Modern Foreign Languages

The German curriculum aims to inspire students to become strong communicators, focussing primarily on speaking and listening skills, mimicking the natural language acquisition patterns. Much time is spent on the listening and reading phases of language learning before passing onto written production. We strongly believe in languages as a skill for life and something students should enjoy and find rewarding. Through a knowledge rich curriculum, students acquire an in depth understanding of the core vocabulary and grammatical structures which they can use and develop in a range of contexts. Our intent is to enable students of all abilities to develop their German language skills to their full potential. The German curriculum is delivered through a wide range of activities focusing on Gianfranco Conti’s ideas of teaching MFL and follows a three-stage approach: 1. Modelling through sentence builder, 2. Receptive processing: listening/reading, 3. Structured production: speaking/writing 

By the end of year 11, students need to be operating as language learners with independence, to manipulate language across a variety of contexts, to achieve the highest grades in the GCSE examinations. They will have a systematic knowledge of the vocabulary, grammar, and the sound spelling systems of German. They will have had the opportunity to reinforce this knowledge with extensive planned practice and use to build the skills needed for communication. The content of new language is taught in a creative and stimulating way to engage the students in their language learning journey. All four skills plus translation are covered in German classes, but we strongly feel the need to approach language learning from a communicative approach. Language is taught in chunks, and this is committed to long term memory through extensive practice and retrieval activities. 

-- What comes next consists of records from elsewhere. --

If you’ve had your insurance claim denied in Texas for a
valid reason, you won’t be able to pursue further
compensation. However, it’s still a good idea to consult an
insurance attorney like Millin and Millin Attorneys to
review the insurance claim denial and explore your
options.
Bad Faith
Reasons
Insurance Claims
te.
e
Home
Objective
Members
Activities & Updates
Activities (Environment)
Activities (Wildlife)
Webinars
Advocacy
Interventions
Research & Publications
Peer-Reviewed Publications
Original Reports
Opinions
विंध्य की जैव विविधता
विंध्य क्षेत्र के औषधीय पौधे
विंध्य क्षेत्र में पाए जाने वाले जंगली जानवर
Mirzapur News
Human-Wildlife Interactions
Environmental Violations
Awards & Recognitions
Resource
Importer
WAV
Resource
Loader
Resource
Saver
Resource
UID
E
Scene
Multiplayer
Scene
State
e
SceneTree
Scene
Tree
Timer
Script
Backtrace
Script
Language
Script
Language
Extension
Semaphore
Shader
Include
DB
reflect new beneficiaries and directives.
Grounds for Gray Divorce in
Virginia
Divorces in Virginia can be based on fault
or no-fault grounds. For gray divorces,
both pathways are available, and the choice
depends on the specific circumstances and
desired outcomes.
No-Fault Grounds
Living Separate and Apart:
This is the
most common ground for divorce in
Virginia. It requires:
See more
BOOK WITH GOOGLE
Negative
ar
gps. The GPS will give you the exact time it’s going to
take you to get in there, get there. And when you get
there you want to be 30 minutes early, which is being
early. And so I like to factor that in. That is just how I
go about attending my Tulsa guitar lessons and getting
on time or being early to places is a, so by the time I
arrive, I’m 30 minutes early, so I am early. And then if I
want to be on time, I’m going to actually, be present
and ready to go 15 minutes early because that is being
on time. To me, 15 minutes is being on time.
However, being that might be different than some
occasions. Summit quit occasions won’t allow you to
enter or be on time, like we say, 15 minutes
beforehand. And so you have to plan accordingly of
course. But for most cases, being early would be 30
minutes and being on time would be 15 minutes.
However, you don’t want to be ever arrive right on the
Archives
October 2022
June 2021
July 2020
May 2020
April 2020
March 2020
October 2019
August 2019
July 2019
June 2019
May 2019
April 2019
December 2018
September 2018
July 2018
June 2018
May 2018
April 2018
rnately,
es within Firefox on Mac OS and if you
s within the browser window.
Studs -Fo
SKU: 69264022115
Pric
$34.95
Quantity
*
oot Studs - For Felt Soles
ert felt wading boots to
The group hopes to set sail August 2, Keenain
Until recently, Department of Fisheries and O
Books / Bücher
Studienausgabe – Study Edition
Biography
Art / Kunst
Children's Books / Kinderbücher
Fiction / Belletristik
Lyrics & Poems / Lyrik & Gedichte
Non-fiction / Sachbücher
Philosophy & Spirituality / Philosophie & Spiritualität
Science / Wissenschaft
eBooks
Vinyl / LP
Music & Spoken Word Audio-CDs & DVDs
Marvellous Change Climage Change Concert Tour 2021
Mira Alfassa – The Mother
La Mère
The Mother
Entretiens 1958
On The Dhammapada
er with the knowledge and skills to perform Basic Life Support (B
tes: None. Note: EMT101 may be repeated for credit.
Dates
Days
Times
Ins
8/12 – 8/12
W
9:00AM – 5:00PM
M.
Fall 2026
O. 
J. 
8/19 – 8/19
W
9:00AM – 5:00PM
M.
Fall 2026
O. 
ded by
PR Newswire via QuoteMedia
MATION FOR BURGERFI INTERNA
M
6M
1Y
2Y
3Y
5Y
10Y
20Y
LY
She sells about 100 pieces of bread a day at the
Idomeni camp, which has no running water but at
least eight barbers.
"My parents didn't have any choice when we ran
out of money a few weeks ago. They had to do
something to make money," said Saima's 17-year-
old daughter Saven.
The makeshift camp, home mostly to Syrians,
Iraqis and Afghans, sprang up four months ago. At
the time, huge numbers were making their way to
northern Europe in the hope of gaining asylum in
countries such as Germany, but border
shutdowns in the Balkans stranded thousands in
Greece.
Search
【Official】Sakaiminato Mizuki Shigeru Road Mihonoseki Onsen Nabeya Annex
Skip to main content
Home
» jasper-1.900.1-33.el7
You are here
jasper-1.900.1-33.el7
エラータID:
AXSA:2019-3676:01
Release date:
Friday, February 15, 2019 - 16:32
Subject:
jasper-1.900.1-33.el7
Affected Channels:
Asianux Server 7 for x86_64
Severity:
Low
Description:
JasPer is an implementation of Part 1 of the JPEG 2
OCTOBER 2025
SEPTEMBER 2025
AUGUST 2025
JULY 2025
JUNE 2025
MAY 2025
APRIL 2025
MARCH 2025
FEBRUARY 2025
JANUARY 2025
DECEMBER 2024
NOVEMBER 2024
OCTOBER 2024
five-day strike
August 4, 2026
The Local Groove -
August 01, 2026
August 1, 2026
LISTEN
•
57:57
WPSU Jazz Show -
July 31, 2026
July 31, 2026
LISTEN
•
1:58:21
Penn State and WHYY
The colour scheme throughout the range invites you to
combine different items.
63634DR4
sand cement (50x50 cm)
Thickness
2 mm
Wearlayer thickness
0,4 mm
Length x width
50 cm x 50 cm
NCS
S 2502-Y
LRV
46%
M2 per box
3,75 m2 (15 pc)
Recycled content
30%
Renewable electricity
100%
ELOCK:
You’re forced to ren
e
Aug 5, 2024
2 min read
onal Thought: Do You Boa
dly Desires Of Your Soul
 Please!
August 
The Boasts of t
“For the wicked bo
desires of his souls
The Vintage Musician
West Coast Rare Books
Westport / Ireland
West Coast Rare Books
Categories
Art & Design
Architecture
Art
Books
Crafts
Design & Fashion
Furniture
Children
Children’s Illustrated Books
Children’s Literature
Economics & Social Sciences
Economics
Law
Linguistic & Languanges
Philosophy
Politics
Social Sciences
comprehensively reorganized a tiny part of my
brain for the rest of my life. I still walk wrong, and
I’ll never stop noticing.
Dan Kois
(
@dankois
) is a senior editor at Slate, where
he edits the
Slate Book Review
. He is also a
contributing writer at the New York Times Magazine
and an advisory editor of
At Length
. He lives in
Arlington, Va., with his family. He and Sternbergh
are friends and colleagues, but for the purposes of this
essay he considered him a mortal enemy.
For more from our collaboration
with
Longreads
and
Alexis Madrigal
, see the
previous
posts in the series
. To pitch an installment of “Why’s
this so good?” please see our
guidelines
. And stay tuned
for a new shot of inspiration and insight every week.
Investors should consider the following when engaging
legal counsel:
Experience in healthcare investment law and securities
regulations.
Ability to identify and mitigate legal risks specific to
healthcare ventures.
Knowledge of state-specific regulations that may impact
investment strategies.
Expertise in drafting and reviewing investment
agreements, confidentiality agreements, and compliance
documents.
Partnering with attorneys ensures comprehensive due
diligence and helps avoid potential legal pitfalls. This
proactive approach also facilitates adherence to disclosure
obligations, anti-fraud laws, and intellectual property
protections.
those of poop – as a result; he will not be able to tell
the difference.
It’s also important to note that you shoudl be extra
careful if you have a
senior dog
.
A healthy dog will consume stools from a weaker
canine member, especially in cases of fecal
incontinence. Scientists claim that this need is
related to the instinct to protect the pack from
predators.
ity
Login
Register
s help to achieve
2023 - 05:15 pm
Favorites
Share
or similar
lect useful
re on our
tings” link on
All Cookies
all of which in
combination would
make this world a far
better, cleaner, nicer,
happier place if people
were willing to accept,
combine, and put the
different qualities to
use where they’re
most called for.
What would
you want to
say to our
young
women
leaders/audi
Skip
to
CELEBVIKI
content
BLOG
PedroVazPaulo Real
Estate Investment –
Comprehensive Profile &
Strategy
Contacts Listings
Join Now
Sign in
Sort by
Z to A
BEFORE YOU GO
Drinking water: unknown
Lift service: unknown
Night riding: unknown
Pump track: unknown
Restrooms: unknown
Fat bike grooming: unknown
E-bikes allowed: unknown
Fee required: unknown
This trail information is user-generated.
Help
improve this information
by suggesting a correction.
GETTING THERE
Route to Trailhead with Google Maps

The MFL curriculum sets out the specific knowledge that pupils need at each stage of their learning journey at Central Academy. Key knowledge of vocabulary and grammar has been carefully sequenced to ensure mastery. Committing language to long term memory is essential for pupils to become masters of their new language. Lessons are structured following the I do, we do, and you do principals of teaching – where teachers present new information to the pupils, then the teachers provide deliberate practice, to ensure all learners are making progress and that there are high levels of success, the pupils are then encouraged to complete a task which demonstrates their ability to produce the required skills/structures independently but in a controlled way. Skills, structures, vocabulary, and grammar are reviewed on a regular basis to ensure that pupils can retrieve prior learning. The I do, we do, you do approach, can be understood really clearly in MFL as present, practice and produce. Our approach includes sentence builders which are central to all lessons across the key stages; this allows students to accurately build sentences. Extensive drilling, a focus on listening and speaking at the start of lesson. Use of texts with comprehensible input, that ensures chunks are recycled on an ongoing basis, promoting monthly review. Systematic retrieval practice is planned leading from structured to spontaneous production. 

Students will be assessed formally once a year in year 7-10 (more regularly in year 11). The assessments will contain GCSE style questions across both key stages and throughout the year all 4 skill sets as well as translation will be assessed. In addition to formal assessments, there is an expectation that teacher feedback will be given on an extended piece of writing when this has been completed. Extended writing will vary across the year groups and throughout the academic year – it is entirely reasonable to consider a year 7 piece of ‘extended’ writing in the first term to be sentences translated into German. These informal teacher assessments should be designed around exam board style questions –picture descriptions needing 4 sentences, 40 word with 4 bullet points, 80-90 word with 4 bullet points including past, present, future and opinions and the 130-150-word question with two bullet points. Mark schemes should be shared with pupils before extending writing tasks are completed, to allow for high success rates. WAGOLLs can be shared with classes, so that pupils can see how sophisticated structures have been embedded in extended writing. Speaking, listening and writing skills should be embedded and assessed across a lesson, using Gianfranco Conti structures agreed upon as a department. The curriculum is cyclical in nature and allows for mastery of vocabulary, skills and structures over the 3/5/7-year language learning journey. Sentence builders are shared with each year group on a lesson-by-lesson basis, and this should form part of fortnightly quizzing following on from a homework, this can be accessed through LanguageNut, our online learning platform which can be used to deliver customised content, as well as general content across all skill areas.